Platônico porque não se crêem merecedores de tal história de amor, um com o outro. “Não seremos iguais a ele”, diz a Sra. Chan. O Sr. Chow mantém um distanciamento respeitoso para com ela. Em meio a uma sociedade ainda moralista, muda-se de apartamento ao menor sinal de comentários sobre seu universo pessoal. O amor deles torna-se, então, um segredo guardado a sete chaves, ou no tronco de uma árvore como sugere uma antiga lenda chinesa. Não sabem, eles mesmos, da profundidade de um sentimento tão calado, e surgido em um momento de tamanha adversidade. Estão unidos por sugestões de presença e necessidade um do outro. Mesmo a traição é mera sugestão da similaridade entre as bolsas da Sra. Chan e da esposa do Sr. Chow, ou das gravatas do Sr. Chow e do marido da Sra. Chan – uma analogia ao procedimento do chefe infiel da esposa traída, o qual ela ajudava, comprando presentes iguais para a esposa e a amante. Descobrem-se na vida um do outro de modo trágico, mas encaram com decência e controle. Após certo tempo, é sua própria tendência a infidelidade, fruto de um amor inesperado entre os dois, que os incomoda ainda mais que a infidelidade alheia.

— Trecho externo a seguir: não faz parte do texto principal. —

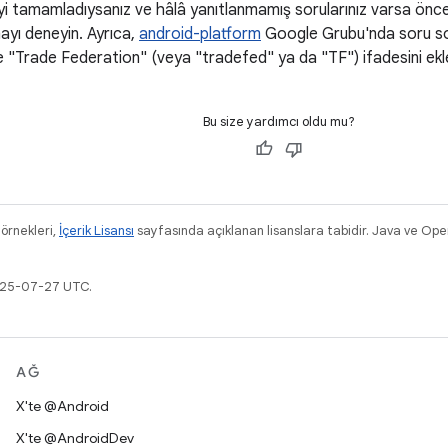
yi tamamladıysanız ve hâlâ yanıtlanmamış sorularınız varsa önc
yı deneyin. Ayrıca,
android-platform
Google Grubu'nda soru sorab
 "Trade Federation" (veya "tradefed" ya da "TF") ifadesini ekle
Bu size yardımcı oldu mu?
 örnekleri,
İçerik Lisansı
sayfasında açıklanan lisanslara tabidir. Java ve Ope
2025-07-27 UTC.
AĞ
X'te @Android
X'te @AndroidDev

Contudo, o processo de aceitação da traição dos seus companheiros não se dá facilmente. Como teria sido iniciado esse relacionamento extraconjugal? Teatralizam o primeiro encontro, ensaiam falas, prevêem reações, encenam a própria discussão que se daria ao retorno dos amantes. A Sra. Chan chora em uma dessas tentativas de compreensão. “É só um ensaio”, repete Chow. Mas não é. É a própria sublimação de um sentimento, misto de fracasso, ódio, rancor e mágoa inerente aos amores traídos. Se não falam diretamente no assunto, torna-se a própria atuação um diálogo difícil, um lampejo de extrapolação no meio de uma imensidão escura de dores contidas.
Todo um enredo universal, transbordante de sentimentos profundos, paixões sinceras, amores reservados no cenário particular do oriente – prova de que cinema é muito menos uma questão de nacionalidade, e muito mais de subjetividade e sensibilidade. Elementos do Ocidente dialogam com o ambiente oriental do filme: boleros (haveria melhor estilo musical para o lamento suave que perpassa a película?), estampas e tecidos coloridos do pós-guerra em vestidos de modelo oriental estilizado, cabelos na moda da época, cigarros, gravatas estreitas, sapatos de salto fino. Kar-wai narra em meio à atmosfera de uma cidade que poderia ser em qualquer parte do mundo uma história de amor silencioso que poderia ter acontecido a qualquer um. A imprevisibilidade dos rumos dessa história parece ser o fator que substancia a crença em sua possível veracidade. Impossível não sentir a imensa ternura que transborda da obra.